• _Task objective_
In the copy, include every entry exactly but none of the images.

::: Data supplied

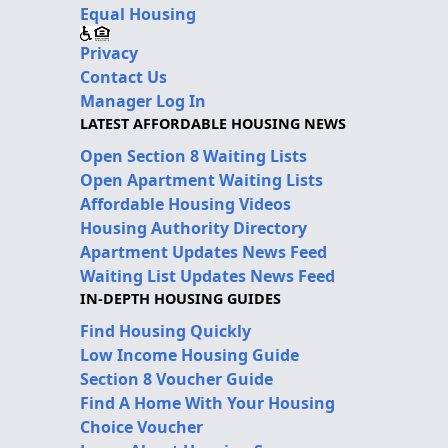
Equal Housing
Privacy
Contact Us
Manager Log In
LATEST AFFORDABLE HOUSING NEWS
Open Section 8 Waiting Lists
Open Apartment Waiting Lists
Affordable Housing Videos
Housing Authority Directory
Apartment Updates News Feed
Waiting List Updates News Feed
IN-DEPTH HOUSING GUIDES
Find Housing Quickly
Low Income Housing Guide
Section 8 Voucher Guide
Find A Home With Your Housing
Choice Voucher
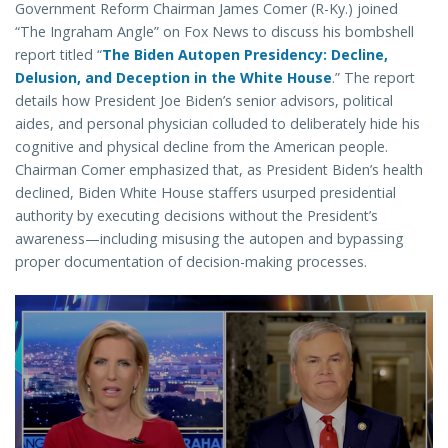
Government Reform Chairman James Comer (R-Ky.) joined
“The Ingraham Angle” on Fox News to discuss his bombshell
report titled “
The Biden Autopen Presidency: Decline,
Delusion, and Deception in the White House
.” The report
details how President Joe Biden’s senior advisors, political
aides, and personal physician colluded to deliberately hide his
cognitive and physical decline from the American people.
Chairman Comer emphasized that, as President Biden’s health
declined, Biden White House staffers usurped presidential
authority by executing decisions without the President’s
awareness—including misusing the autopen and bypassing
proper documentation of decision-making processes.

::::::

• _Your solution_
Equal Housing
Privacy
Contact Us
Manager Log In
LATEST AFFORDABLE HOUSING NEWS
Open Section 8 Waiting Lists
Open Apartment Waiting Lists
Affordable Housing Videos
Housing Authority Directory
Apartment Updates News Feed
Waiting List Updates News Feed
IN-DEPTH HOUSING GUIDES
Find Housing Quickly
Low Income Housing Guide
Section 8 Voucher Guide
Find A Home With Your Housing
Choice Voucher
Government Reform Chairman James Comer (R-Ky.) joined
“The Ingraham Angle” on Fox News to discuss his bombshell
report titled “
The Biden Autopen Presidency: Decline,
Delusion, and Deception in the White House
.” The report
details how President Joe Biden’s senior advisors, political
aides, and personal physician colluded to deliberately hide his
cognitive and physical decline from the American people.
Chairman Comer emphasized that, as President Biden’s health
declined, Biden White House staffers usurped presidential
authority by executing decisions without the President’s
awareness—including misusing the autopen and bypassing
proper documentation of decision-making processes.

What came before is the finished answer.